ブンコビューア(XDMF)形式の電子本を無理矢理ΣBookで読む
電子本にはいくつかの形式やフォーマットがあり、ほとんどの場合は互換性がない。だからブンコビューア形式の電子本を持っていてもΣBookでは読めない。パソコンやPDAならブンコビューアのアプリケーションをインストールするだけで対応できるが、ΣBookのようにカスタマイズ性に難のある専用デバイスでは、ほかの形式の電子本を読むのは不可能にちかい。
とはいえ、ΣBookは画像やテキストデータを用意さえすれば自前で書籍ファイルをつくることができる。つまり、独自形式たるXDMFファイルをなんとかして画像形式に変換してしまえば、ブンコビューア形式の電子本をΣBookで読めることになる。それが今回の主題だ。

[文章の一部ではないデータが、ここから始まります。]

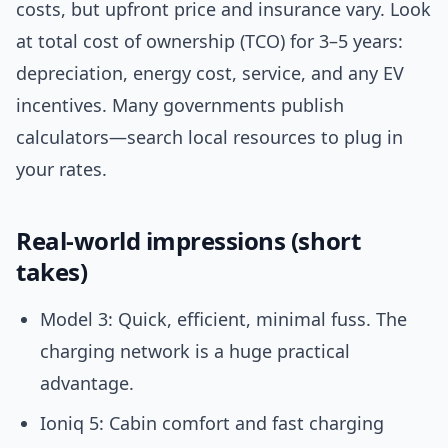
costs, but upfront price and insurance vary. Look
at total cost of ownership (TCO) for 3–5 years:
depreciation, energy cost, service, and any EV
incentives. Many governments publish
calculators—search local resources to plug in
your rates.
Real-world impressions (short
takes)
Model 3: Quick, efficient, minimal fuss. The
charging network is a huge practical
advantage.
Ioniq 5: Cabin comfort and fast charging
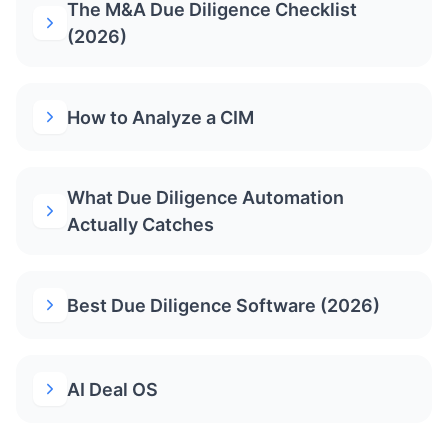
The M&A Due Diligence Checklist
(2026)
How to Analyze a CIM
What Due Diligence Automation
Actually Catches
Best Due Diligence Software (2026)
AI Deal OS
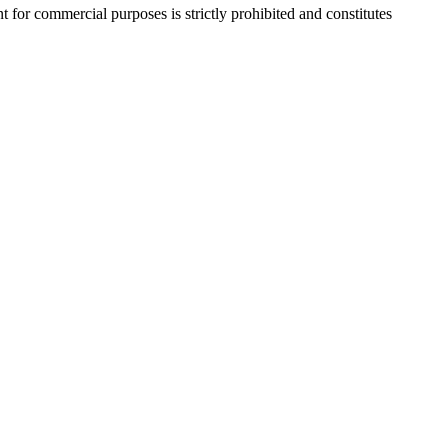
r commercial purposes is strictly prohibited and constitutes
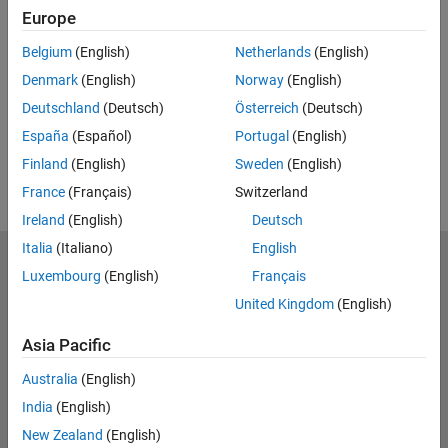
Europe
Feedback
Belgium
(English)
Netherlands
(English)
UP NEXT:
Denmark
(English)
Norway
(English)
RELATED VIDEOS:
Deutschland
(Deutsch)
Österreich
(Deutsch)
View more related videos
España
(Español)
Portugal
(English)
Finland
(English)
Sweden
(English)
France
(Français)
Switzerland
Ireland
(English)
Deutsch
Italia
(Italiano)
English
MathWorks
Luxembourg
(English)
Français
Accelerating the pace of engineering and science
United Kingdom
(English)
Explore Products
Asia Pacific
Try or Buy
Australia
(English)
India
(English)
Learn to Use
New Zealand
(English)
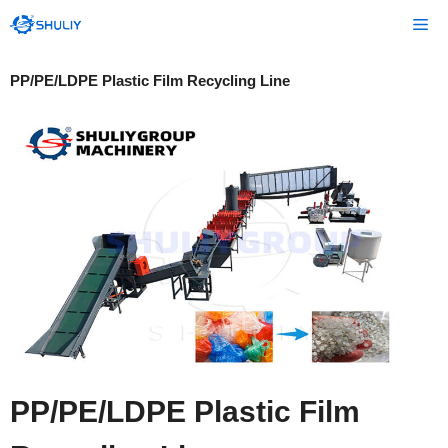
Skip
Me
to
content
PP/PE/LDPE Plastic Film Recycling Line
PP/PE/LDPE Plastic Film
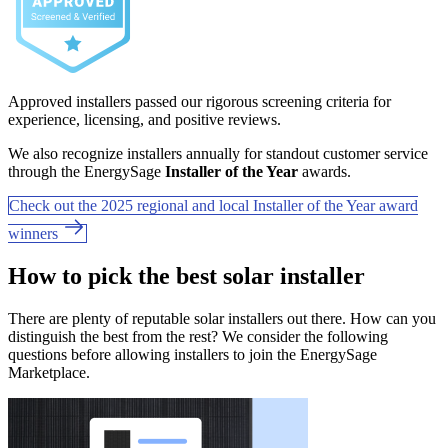
Approved installers passed our rigorous screening criteria for
experience, licensing, and positive reviews.
We also recognize installers annually for standout customer service
through the EnergySage
Installer of the Year
awards.
Check out the 2025 regional and local Installer of the Year award
winners
How to pick the best solar installer
There are plenty of reputable solar installers out there. How can you
distinguish the best from the rest? We consider the following
questions before allowing installers to join the EnergySage
Marketplace.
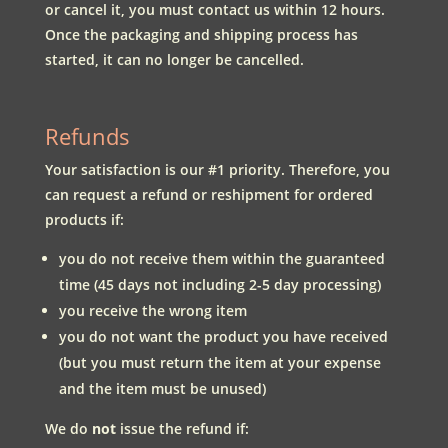
or cancel it, you must contact us within 12 hours.
Once the packaging and shipping process has
started, it can no longer be cancelled.
Refunds
Your satisfaction is our #1 priority. Therefore, you
can request a refund or reshipment for ordered
products if:
you do not receive them within the guaranteed
time (45 days not including 2-5 day processing)
you receive the wrong item
you do not want the product you have received
(but you must return the item at your expense
and the item must be unused)
We do
not
issue the refund if:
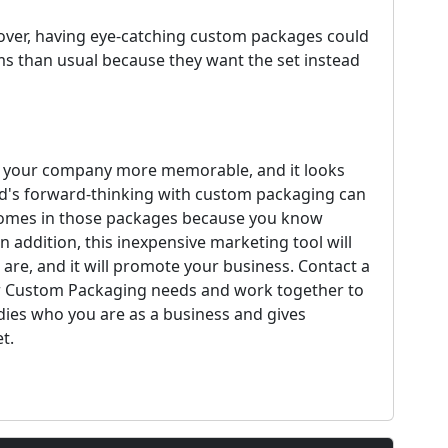
cover, having eye-catching custom packages could
s than usual because they want the set instead
e your company more memorable, and it looks
nd's forward-thinking with custom packaging can
t comes in those packages because you know
 addition, this inexpensive marketing tool will
 are, and it will promote your business. Contact a
ur Custom Packaging needs and work together to
ies who you are as a business and gives
t.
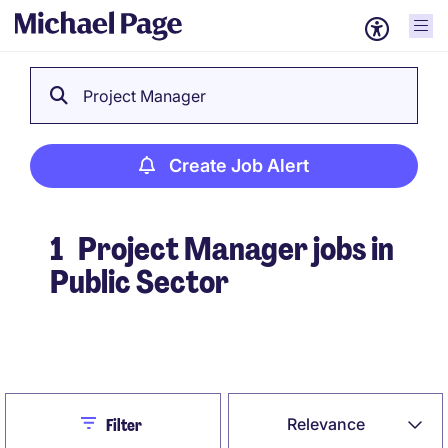
Project Manager
Create Job Alert
1
Project Manager jobs in
Public Sector
Create Job Alert
Close
Relevance
Filter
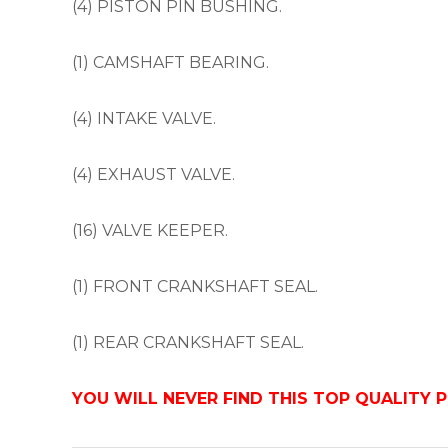
(4) PISTON PIN BUSHING.
(1) CAMSHAFT BEARING.
(4) INTAKE VALVE.
(4) EXHAUST VALVE.
(16) VALVE KEEPER.
(1) FRONT CRANKSHAFT SEAL.
(1) REAR CRANKSHAFT SEAL.
YOU WILL NEVER FIND THIS TOP QUALITY 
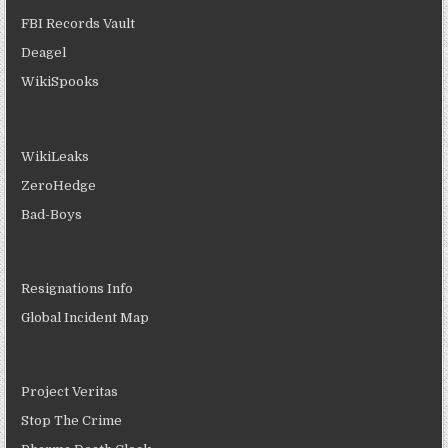
FBI Records Vault
Deagel
WikiSpooks
WikiLeaks
ZeroHedge
Bad-Boys
Resignations Info
Global Incident Map
Project Veritas
Stop The Crime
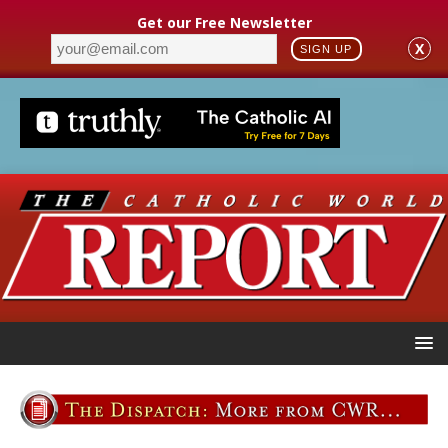
Get our Free Newsletter
X
SIGN UP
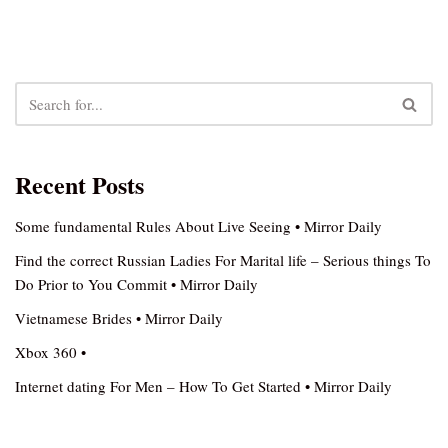
Recent Posts
Some fundamental Rules About Live Seeing • Mirror Daily
Find the correct Russian Ladies For Marital life – Serious things To
Do Prior to You Commit • Mirror Daily
Vietnamese Brides • Mirror Daily
Xbox 360 •
Internet dating For Men – How To Get Started • Mirror Daily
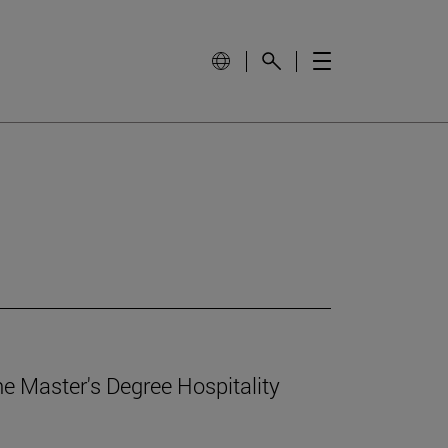
e Master's Degree Hospitality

ブンコビューアにはWindows版があるが、ということはスクリーンキャプチャすれば画像として取り込むことができる。しかし、それを手作業でやっていたのでは手間がかかってしようがない。クリップボードにコピーできるのが10文字までという、ブンコビューアのあきれるまでにケチくさい仕様を決めた開発ベンダーとしても、そこまでする阿呆はおるまいということなのか、画面のハードコピーに対する防止策はとりたてて行っていないようだ。

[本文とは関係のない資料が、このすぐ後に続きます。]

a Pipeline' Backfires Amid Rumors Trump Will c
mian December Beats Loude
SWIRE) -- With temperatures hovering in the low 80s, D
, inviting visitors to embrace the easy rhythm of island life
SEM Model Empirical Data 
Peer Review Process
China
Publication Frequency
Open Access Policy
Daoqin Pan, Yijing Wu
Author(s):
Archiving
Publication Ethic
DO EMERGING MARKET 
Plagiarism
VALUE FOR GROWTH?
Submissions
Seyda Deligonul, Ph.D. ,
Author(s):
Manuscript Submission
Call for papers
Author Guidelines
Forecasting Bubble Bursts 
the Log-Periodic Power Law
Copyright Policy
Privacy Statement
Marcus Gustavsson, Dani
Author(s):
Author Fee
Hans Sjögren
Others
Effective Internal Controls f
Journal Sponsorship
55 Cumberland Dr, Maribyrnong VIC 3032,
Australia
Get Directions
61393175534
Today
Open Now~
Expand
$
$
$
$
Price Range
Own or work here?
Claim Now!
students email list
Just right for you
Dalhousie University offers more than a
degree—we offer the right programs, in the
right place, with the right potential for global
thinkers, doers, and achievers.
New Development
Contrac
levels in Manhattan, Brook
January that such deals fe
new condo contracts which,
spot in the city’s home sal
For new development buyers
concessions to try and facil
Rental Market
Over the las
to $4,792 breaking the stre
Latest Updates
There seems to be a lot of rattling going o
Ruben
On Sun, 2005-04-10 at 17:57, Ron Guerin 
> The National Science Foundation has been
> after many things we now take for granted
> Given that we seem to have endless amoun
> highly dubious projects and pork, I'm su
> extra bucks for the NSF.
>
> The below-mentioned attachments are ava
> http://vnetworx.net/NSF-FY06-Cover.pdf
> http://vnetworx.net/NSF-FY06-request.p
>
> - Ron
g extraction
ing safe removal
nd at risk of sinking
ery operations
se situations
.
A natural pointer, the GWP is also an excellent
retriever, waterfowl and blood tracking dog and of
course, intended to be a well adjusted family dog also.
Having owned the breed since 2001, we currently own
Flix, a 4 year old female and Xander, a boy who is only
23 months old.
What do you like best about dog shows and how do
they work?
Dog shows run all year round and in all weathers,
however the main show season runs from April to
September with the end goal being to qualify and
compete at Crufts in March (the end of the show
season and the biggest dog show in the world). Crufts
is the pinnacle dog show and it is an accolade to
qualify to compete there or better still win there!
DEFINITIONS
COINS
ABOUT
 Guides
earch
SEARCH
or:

もっとも1冊まるごとキャプチャするためには単純作業を数百回くりかえす必要があるから、その手間暇を考えるとあながち間違った考えともいえない。だが、パソコンすなわち自動化の道具であるから、スクリーンキャプチャとファイル保存の作業それ自体をパソコンにやらせてしまえばいい。なんでもいいが、わたしはRocketMouseを使っている。おそらく、フリーソフトウェアでも似たようなものはあるだろう。
スクリーンキャプチャするということは、ウィンドウズの画面表示そのままの状態でΣBookでも表示されるということだから、あらかじめブンコビューア側のフォントやウィンドウサイズを調整しておいたほうがいいだろう。フォントの種類やサイズ、レイアウトについては好みで決めればよい。ウィンドウサイズを厳密に決めたい場合はなにかソフトを使えば可能で、前述のRocketMouseにもそうした機能がある。
キャプチャしたそのままではウィンドウ全体が取り込まれてしまうので、グラフィックソフトを使ってこれまた一括で文章部分だけをトリミングする。これには、コマンドラインでも実行できるIrfanView32(日本語版)が便利だ。そしてあとはキャプチャと整形の済んだ画像ファイルをΣBookBuilderでΣBook形式に変換するだけだ。
最初の段取りと調整にいささか手間がかかるものの、その後はほとんどの作業が自動ですむ。もちろんホントはこんな小細工は抜きにして、直接ほかの電子本の形式に対応してくれるのがいちばんいいのだが。